Para mi nieta Sofía
I
Más allá de las fronteras invisibles del país de nunca jamás, en donde la edad no existe y el tiempo flota inútil aguardando la víspera del minuto siguiente.
Más allá de Asgard, bastión de las manzanas de Iduna (fuente nutricia de la juventud eterna), codiciadas hasta por los mismos dioses.
Más allá del país de tantas maravillas, el del Conejo Blanco de ojos rojizos (vestido de etiqueta y leontina en el bolsillo), que no se reproduce en émulos de sí, sino en raras especies surgiendo inapagables de la grutas de imago. Niña, Pájaro, Reptil, Pez-mayordomo, Minino casi alado retráctil en su sombra, Cerdo, Oruga, Lirón, Liebre de Marzo, proceden del mismo soplo mágico: Sombrerero sempiterno del lenguaje cifrado: summa y reconocimiento de los yoes posibles. Reino de los espejos y de las cerraduras que no mienten.
Más allá del reino Wildeano del Príncipe Feliz, nido de la golondra compasiva que nunca dice adiós, que vuelve siempre.
Aún más allá de la fronda selvática de Horacio Quiroga, o, polo a polo, de las aguas sirenáicas del tramontano Andersen.
Allí, en el lugar exacto, donde el viento retorna de su viaje ya cansado de tanto trajinar, existe un pueblo-elixir, un burgo-alma que de sólo mirarlo te arrebata, y al instante (si tal momento existe) vacía en ti todos sus cuentos.
Invita, pues, Sofía, niña, al hada de tu curiosidad a franquear el umbral dorado de este juego incesante de espejos: serás la magia tú y el mago y el sombrero y el conejo blanco urdiendo sortilegios, y el guante prestidigitador.
II
Emerjo apenas del laberinto mágico del país de los cuentos, en donde todo ocurre de modo diferente: los verbos adjetivan, los adjetivos callan, los personajes cuelgan sus indumentos y abordan el carruaje del flujo de los nombres.

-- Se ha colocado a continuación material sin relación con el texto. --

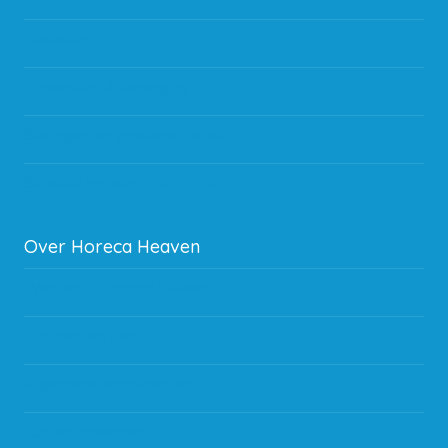
Bestelling
Verzending & bezorging
Storingen en goederen retour
Subsidie regeling EIA 2020
Over Horeca Heaven
Werken bij Horeca Heaven
Partners en links
Algemene voorwaarden
Contact opnemen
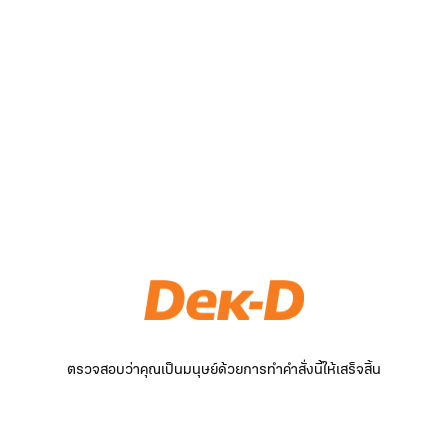
ตรวจสอบว่าคุณเป็นมนุษย์ด้วยการทำคำสั่งนี้ให้เสร็จสิ้น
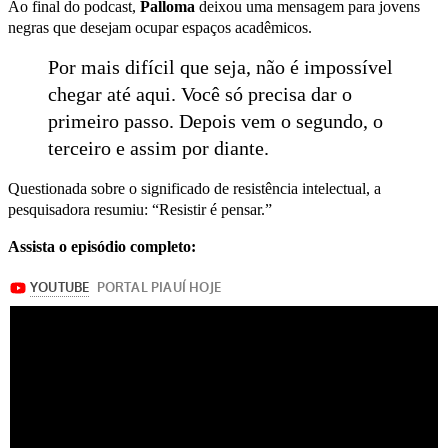
Ao final do podcast,
Palloma
deixou uma mensagem para jovens
negras que desejam ocupar espaços acadêmicos.
Por mais difícil que seja, não é impossível
chegar até aqui. Você só precisa dar o
primeiro passo. Depois vem o segundo, o
terceiro e assim por diante.
Questionada sobre o significado de resistência intelectual, a
pesquisadora resumiu: “Resistir é pensar.”
Assista o episódio completo:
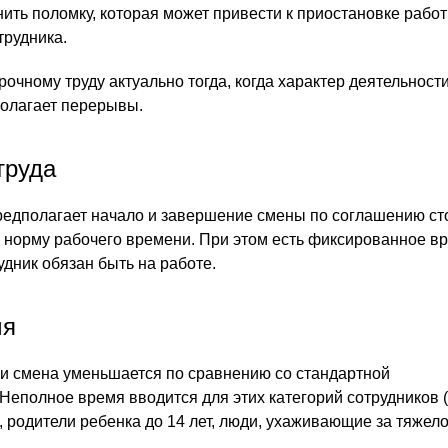
ить поломку, которая может привести к приостановке рабо
трудника.
очному труду актуально тогда, когда характер деятельност
полагает перерывы.
труда
редполагает начало и завершение смены по соглашению ст
 норму рабочего времени. При этом есть фиксированное вр
удник обязан быть на работе.
мя
и смена уменьшается по сравнению со стандартной
Неполное время вводится для этих категорий сотрудников (
, родители ребенка до 14 лет, люди, ухаживающие за тяжел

De pronto, alguna plaza se me insinuaba tímida con sus árboles blancos. Yo ponía mis manos en sus tocones secos y enseguida florecían los pájaros, y trinaban las flores, y las ramas en Jauja emprendían el vuelo.

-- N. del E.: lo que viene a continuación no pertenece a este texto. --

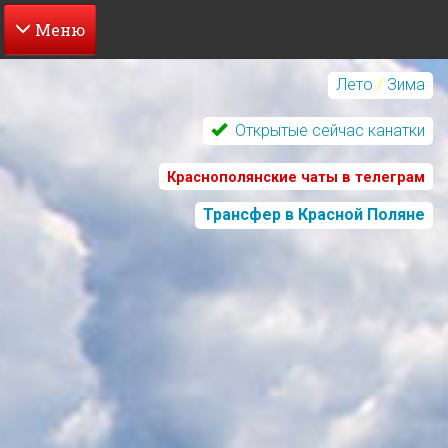
Перейти
к
Лето
/
Зима
основному
содержанию
Открытые сейчас канатки
Краснополянские чаты в телеграм
Трансфер в Красной Поляне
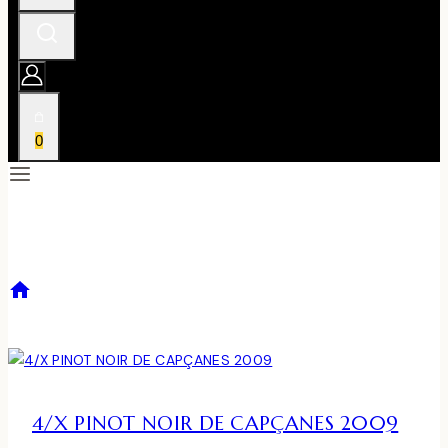
0
CAPCANES
/
CAPCANES
4/X PINOT NOIR DE CAPÇANES 2009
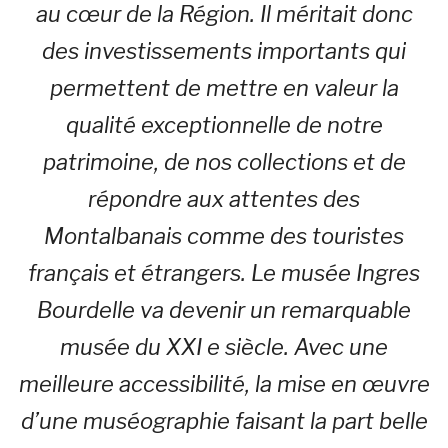
au cœur de la Région. Il méritait donc
des investissements importants qui
permettent de mettre en valeur la
qualité exceptionnelle de notre
patrimoine, de nos collections et de
répondre aux attentes des
Montalbanais comme des touristes
français et étrangers. Le musée Ingres
Bourdelle va devenir un remarquable
musée du XXI e siècle. Avec une
meilleure accessibilité, la mise en œuvre
d’une muséographie faisant la part belle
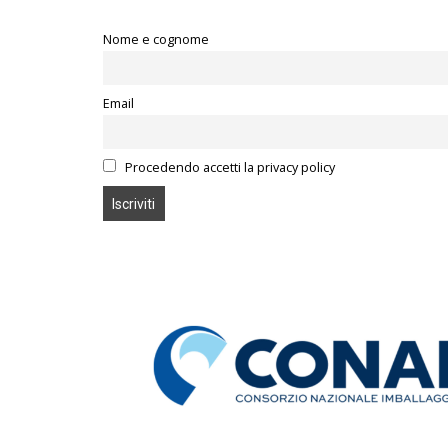
Nome e cognome
Email
Procedendo accetti la privacy policy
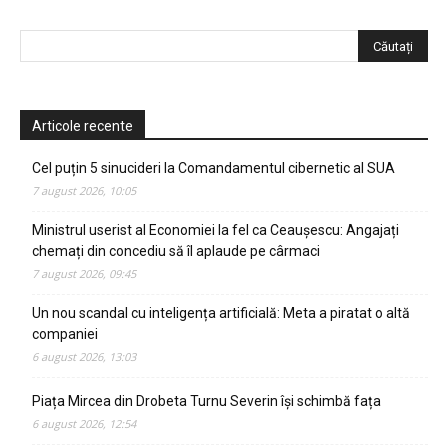
Articole recente
Cel puțin 5 sinucideri la Comandamentul cibernetic al SUA
7 august 2026, 10:05
Ministrul userist al Economiei la fel ca Ceaușescu: Angajați
chemați din concediu să îl aplaude pe cârmaci
7 august 2026, 09:45
Un nou scandal cu inteligența artificială: Meta a piratat o altă
companiei
6 august 2026, 13:03
Piața Mircea din Drobeta Turnu Severin își schimbă fața
6 august 2026, 12:54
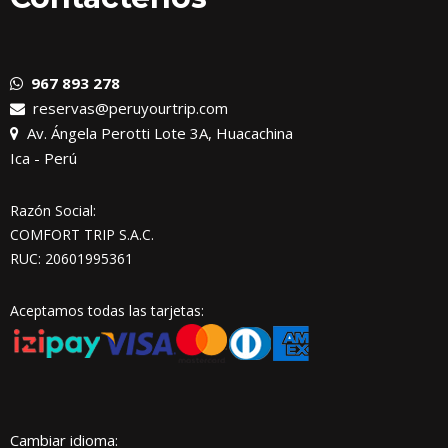
967 893 278
reservas@peruyourtrip.com
Av. Ángela Perotti Lote 3A, Huacachina
Ica - Perú
Razón Social:
COMFORT TRIP S.A.C.
RUC: 20601995361
Aceptamos todas las tarjetas:
Cambiar idioma:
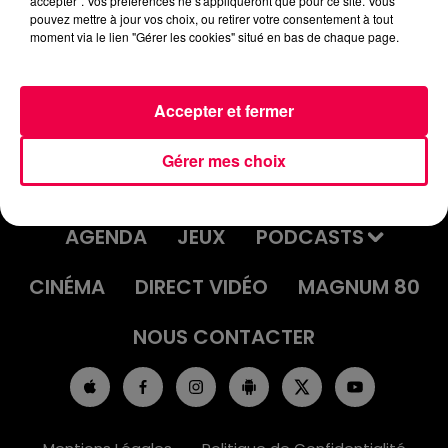
accepter". Vos préférences ne s'appliqueront que pour ce site. Vous
DJ MAGOUILLE DU 25/03/25 AVEC
pouvez mettre à jour vos choix, ou retirer votre consentement à tout
moment via le lien "Gérer les cookies" situé en bas de chaque page.
NADINE DE NANCY QUI GAGNE 100€
Accepter et fermer
Gérer mes choix
ACCUEIL
INFOS
EMISSIONS
AGENDA
JEUX
PODCASTS
CINÉMA
DIRECT VIDÉO
MAGNUM 80
NOUS CONTACTER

Los autos navegaban hiriendo con sus remos los dedos ateridos del calor del invierno. Los barcos eran fechas con el timón al centro.
Dormían las madres al arrullo de niños que despertaban tristes cuatro semanas antes de su parto de ensueño con un chupón de fuego entre los labios, riéndose de la muerte.
Las palabras lamían el corazón de los enanos sólo para soñarse hadas propicias a todos los deseos.
Aparece el crepúsculo y repliega los velos de la noche soleada al sembrar mariposas sobre las azoteas:
Y empiezan a diluirse los colores del sueño.